Here is a possible fix:
expr swap_tree( expr e ) {
if ( e.is_app() && e.num_args() == 2) {
// using smart-pointers to store the intermediate results.
expr ee0(z3_cont), ee1(z3_cont);
ee0 = swap_tree( e.arg(0) );
ee1 = swap_tree( e.arg(1) );
Z3_ast ee[2] = { ee1, ee0 };
return to_expr( z3_cont, Z3_update_term( z3_cont, e, 2, ee ) );
}
else {
return e;
}
}
I want to remove all spaces from a string in Lua. This is what I have tried:
string.gsub(str, "", "")
string.gsub(str, "% ", "")
string.gsub(str, "%s*", "")
This does not seem to work. How can I remove all of the spaces?
It works, you just have to assign the actual result/return value. Use one of the following variations:
str = str:gsub("%s+", "")
str = string.gsub(str, "%s+", "")
I use %s+ as there's no point in replacing an empty match (i.e. there's no space). This just doesn't make any sense, so I look for at least one space character (using the + quantifier).

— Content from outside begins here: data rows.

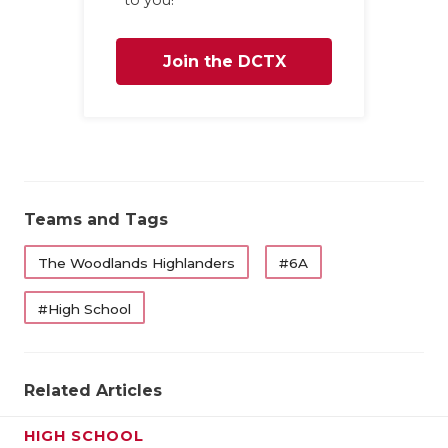
Join the DCTX
Family
Teams and Tags
The Woodlands Highlanders
#6A
#High School
Related Articles
HIGH SCHOOL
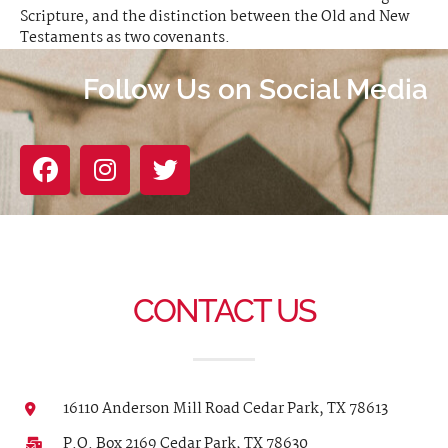
Scripture, and the distinction between the Old and New
Testaments as two covenants.
Follow Us on Social Media
CONTACT US
16110 Anderson Mill Road Cedar Park, TX 78613
P.O. Box 2169 Cedar Park, TX 78630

You use the following function :
function all_trim(s)
return s:match"^%s*(.*)":match"(.-)%s*$"
end
Or shorter :
function all_trim(s)
return s:match( "^%s*(.-)%s*$" )
end
usage:
str=" aa "
print(all_trim(str) .. "e")
Output is:
aae
The fastest way is to use trim.so compiled from trim.c:
/* trim.c - based on http://lua-users.org/lists/lua-l/2009-12/msg00951.html
from Sean Conner */
#include <stddef.h>
#include <ctype.h>
#include <lua.h>
#include <lauxlib.h>
int trim(lua_State *L)
{
const char *front;
const char *end;
size_t size;
front = luaL_checklstring(L,1,&size);
end = &front[size - 1];
for ( ; size && isspace(*front) ; size-- , front++)
;
for ( ; size && isspace(*end) ; size-- , end--)
;
lua_pushlstring(L,front,(size_t)(end - front) + 1);
return 1;
}
int luaopen_trim(lua_State *L)
{
lua_register(L,"trim",trim);
return 0;
}
compile something like:
gcc -shared -fpic -O -I/usr/local/include/luajit-2.1 trim.c -o trim.so
More detailed (with comparison to the other methods): http://lua-users.org/wiki/StringTrim
Usage:
local trim15 = require("trim")--at begin of the file
local tr = trim(" a z z z z z ")--anywhere at code
For LuaJIT all methods from Lua wiki (except for, possibly, native C/C++) were awfully slow in my tests. This implementation showed the best performance:
function trim (str)
if str == '' then
return str
else
local startPos = 1
local endPos = #str
while (startPos < endPos and str:byte(startPos) <= 32) do
startPos = startPos + 1
end
if startPos >= endPos then
return ''
else
while (endPos > 0 and str:byte(endPos) <= 32) do
endPos = endPos - 1
end
return str:sub(startPos, endPos)
end
end
end -- .function trim
If anyone is looking to remove all spaces in a bunch of strings, and remove spaces in the middle of the string, this this works for me:
function noSpace(str)
local normalisedString = string.gsub(str, "%s+", "")
return normalisedString
end
test = "te st"
print(noSpace(test))
Might be that there is an easier way though, I'm no expert!